::: DATASET RECORDS
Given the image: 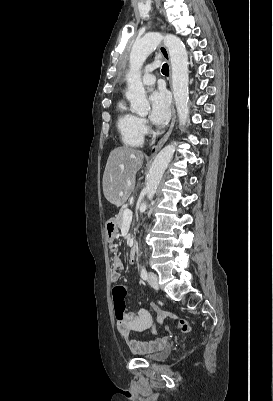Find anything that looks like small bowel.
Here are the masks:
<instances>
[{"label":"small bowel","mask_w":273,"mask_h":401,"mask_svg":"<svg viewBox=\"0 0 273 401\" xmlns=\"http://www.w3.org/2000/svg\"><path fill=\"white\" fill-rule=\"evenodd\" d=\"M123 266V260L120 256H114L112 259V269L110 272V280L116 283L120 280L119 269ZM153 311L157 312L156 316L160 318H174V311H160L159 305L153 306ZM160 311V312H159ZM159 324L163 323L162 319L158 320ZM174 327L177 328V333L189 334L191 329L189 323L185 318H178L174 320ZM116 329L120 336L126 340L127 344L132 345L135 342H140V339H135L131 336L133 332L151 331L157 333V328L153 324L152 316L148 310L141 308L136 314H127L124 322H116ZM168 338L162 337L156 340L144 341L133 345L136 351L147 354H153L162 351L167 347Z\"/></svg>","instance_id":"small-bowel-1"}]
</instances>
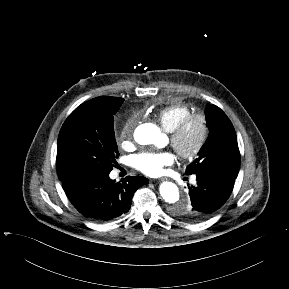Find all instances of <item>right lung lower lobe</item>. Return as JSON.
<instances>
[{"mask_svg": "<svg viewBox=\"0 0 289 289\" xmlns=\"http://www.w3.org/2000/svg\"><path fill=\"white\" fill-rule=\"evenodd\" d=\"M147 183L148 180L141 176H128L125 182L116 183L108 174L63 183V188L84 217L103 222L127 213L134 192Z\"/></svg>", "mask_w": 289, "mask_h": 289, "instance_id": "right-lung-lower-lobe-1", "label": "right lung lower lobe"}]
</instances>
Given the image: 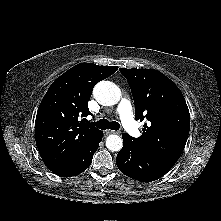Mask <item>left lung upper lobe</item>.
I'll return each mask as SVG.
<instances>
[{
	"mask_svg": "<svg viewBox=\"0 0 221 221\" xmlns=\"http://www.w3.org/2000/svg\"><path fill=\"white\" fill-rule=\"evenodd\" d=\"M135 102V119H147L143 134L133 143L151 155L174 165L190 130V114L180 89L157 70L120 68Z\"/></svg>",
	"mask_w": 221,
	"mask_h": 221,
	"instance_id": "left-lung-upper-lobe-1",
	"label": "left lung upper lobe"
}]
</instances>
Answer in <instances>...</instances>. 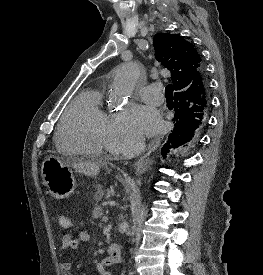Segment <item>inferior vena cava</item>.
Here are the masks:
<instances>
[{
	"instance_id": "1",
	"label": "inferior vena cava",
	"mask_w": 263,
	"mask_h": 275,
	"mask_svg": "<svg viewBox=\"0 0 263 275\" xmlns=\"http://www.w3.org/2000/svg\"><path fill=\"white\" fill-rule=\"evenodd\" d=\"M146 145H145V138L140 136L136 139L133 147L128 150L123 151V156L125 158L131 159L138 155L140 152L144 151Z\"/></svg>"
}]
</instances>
::::::
▶ [WORK INSTRUCTIONS] From the entries above, collect every line with the string "label" in it.

▶ [EXERCISE RESPONSE]
[{"label":"small bowel","mask_w":273,"mask_h":401,"mask_svg":"<svg viewBox=\"0 0 273 401\" xmlns=\"http://www.w3.org/2000/svg\"><path fill=\"white\" fill-rule=\"evenodd\" d=\"M123 266V260L120 256H114L112 259V269L110 272V280L116 283L120 280L119 269ZM153 311L157 312L156 316L160 318H174V311H160L159 305L153 306ZM160 311V312H159ZM159 324L163 323L162 319L158 320ZM174 327L177 328V333L189 334L191 329L189 323L185 318H178L174 320ZM116 329L120 336L126 340L127 344L132 345L135 342H140V339H135L131 336L133 332L151 331L157 333V328L153 324L152 316L148 310L141 308L136 314H127L124 322H116ZM168 338L162 337L156 340L144 341L133 345L136 351L147 354H153L162 351L167 347Z\"/></svg>","instance_id":"small-bowel-1"}]
[{"mask_svg": "<svg viewBox=\"0 0 289 289\" xmlns=\"http://www.w3.org/2000/svg\"><path fill=\"white\" fill-rule=\"evenodd\" d=\"M147 183L148 180L141 176H128L125 182L116 183L108 174L63 183V188L84 217L103 222L127 213L134 192Z\"/></svg>", "mask_w": 289, "mask_h": 289, "instance_id": "right-lung-lower-lobe-1", "label": "right lung lower lobe"}]
	"label": "left lung upper lobe"
	"label": "inferior vena cava",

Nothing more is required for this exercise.